• **What the exercise asks**
Give all the lines below again, exactly, with no pictures.

[Input]

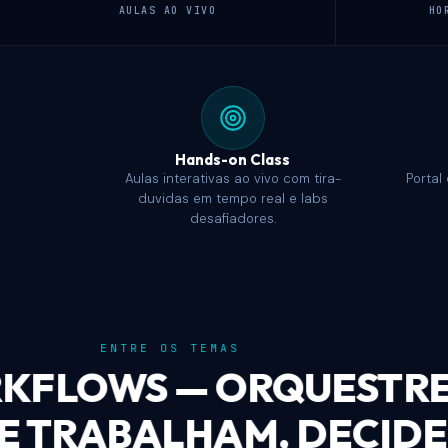
AULAS AO VIVO
HO
Hands-on Class
Aulas interativas ao vivo com tira-
Portal
duvidas em tempo real e labs
desafiadores.
MCP — 
APLICA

[/Input]

• **Task response**
AULAS AO VIVO
HO
Hands-on Class
Aulas interativas ao vivo com tira-
Portal
duvidas em tempo real e labs
desafiadores.
MCP — 
APLICA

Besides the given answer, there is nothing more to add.